When the media got through with a
good man like McCain, he was left an adulterous, confused septuagenarian,
unsure of how many mansions he owned, and a likely closeted bigot. Another
gentleman like Romney was reduced to a comic-book Ri¢hie Ri¢h, who owned an
elevator, never talked to his garbage man, hazed innocents in prep school, and
tortured his dog on the roof of his car. If it were a choice between shouting
down debate moderator Candy Crowley and shaming her unprofessionalism, or
allowing her to hijack the debate, Romney in Ajaxian style (“nobly live, or
nobly die”) chose the decorous path of dignified abdication.
In contrast, we were to believe Obama’s
adolescent faux Greek columns, hokey “lowering the seas and cooling the
planet,” vero possumus seal on his podium as president-elect, and 57 states
were Lincolnesque.
Why would 2016 not end up again in
losing nobly? Would once again campaigning under the Marquess of Queensberry
rules win Republicans a Munich reprieve?
The Orangeman Cometh
In such a hysterical landscape, it
was possible that no traditional Republican in 2016 was likely to win, even
against a flawed candidate like Hillary Clinton, who emerged wounded from a
bruising primary win over aged socialist Bernie Sanders.
Then came along the Trump, the
seducer of the Right when the Republican establishment was busy early on
coronating Jeb Bush.

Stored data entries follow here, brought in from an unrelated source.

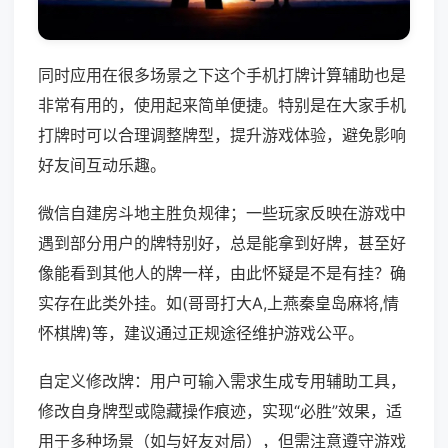
同时应用在很多场景之下这个手机打牌计算辅助也是
非常有用的，使用起来简单便捷。特别是在大家手机
打牌时可以合理调整牌型，提升游戏体验，避免影响
好友间互动乐趣。
微信自建房斗地主胜负规律；一些玩家反映在游戏中
遇到部分用户的牌特别好，总是能拿到好牌，甚至好
像能看到其他人的牌一样，由此怀疑是不是有挂？确
实存在此类外挂。如(哥哥打大A,上燕秦皇岛麻将,情
怀棋牌)等，建议通过正规途径维护游戏公平。
自定义修改牌：用户可输入需求生成专用辅助工具，
修改自身牌型或隐藏操作痕迹，实现“必胜”效果，适
用于多种场景（如与好友对局），但需注意遵守游戏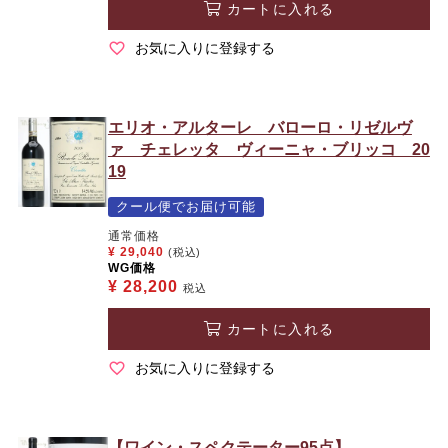
カートに入れる
お気に入りに登録する
エリオ・アルターレ バローロ・リゼルヴ
ァ チェレッタ ヴィーニャ・ブリッコ 20
19
クール便でお届け可能
通常価格
¥
29,040
(税込)
WG価格
¥
28,200
税込
カートに入れる
お気に入りに登録する
【ワイン・スペクテーター95点】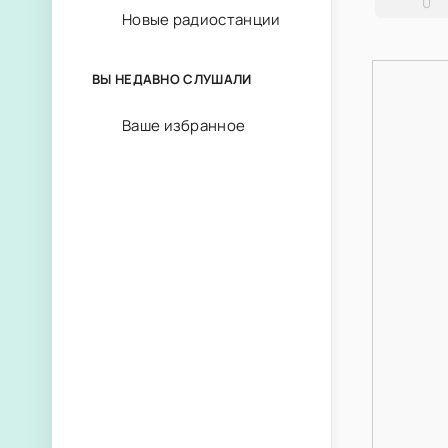
0
Новые радиостанции
ВЫ НЕДАВНО СЛУШАЛИ
Ваше избранное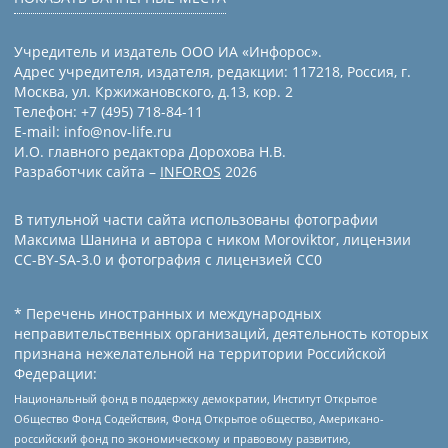
Учредитель и издатель ООО ИА «Инфорос».
Адрес учредителя, издателя, редакции: 117218, Россия, г.
Москва, ул. Кржижановского, д.13, кор. 2
Телефон: +7 (495) 718-84-11
E-mail: info@nov-life.ru
И.О. главного редактора Дорохова Н.В.
Разработчик сайта –
INFOROS
2026
В титульной части сайта использованы фотографии
Максима Шанина и автора с ником Moroviktor, лицензии
CC-BY-SA-3.0 и фотография с лицензией СС0
* Перечень иностранных и международных
неправительственных организаций, деятельность которых
признана нежелательной на территории Российской
Федерации:
Национальный фонд в поддержку демократии, Институт Открытое
Общество Фонд Содействия, Фонд Открытое общество, Американо-
российский фонд по экономическому и правовому развитию,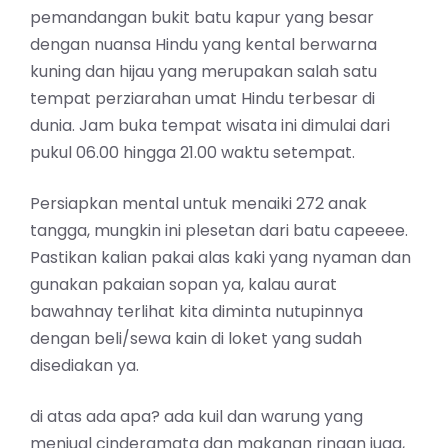
pemandangan bukit batu kapur yang besar
dengan nuansa Hindu yang kental berwarna
kuning dan hijau yang merupakan salah satu
tempat perziarahan umat Hindu terbesar di
dunia. Jam buka tempat wisata ini dimulai dari
pukul 06.00 hingga 21.00 waktu setempat.
Persiapkan mental untuk menaiki 272 anak
tangga, mungkin ini plesetan dari batu capeeee.
Pastikan kalian pakai alas kaki yang nyaman dan
gunakan pakaian sopan ya, kalau aurat
bawahnay terlihat kita diminta nutupinnya
dengan beli/sewa kain di loket yang sudah
disediakan ya.
di atas ada apa? ada kuil dan warung yang
menjual cinderamata dan makanan ringan juga,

After the cuckolded front-runners imploded, we all assumed
that Trump’s successful primary victories — oddly predicated on avoidance of a
ground game, internal polling, ad campaigns, sophisticated fundraising, and a
sea of consultants and handlers — were hardly applicable to Clinton, Inc. She
surely would bury him under a sea of cash, consultants, and sheer manpower.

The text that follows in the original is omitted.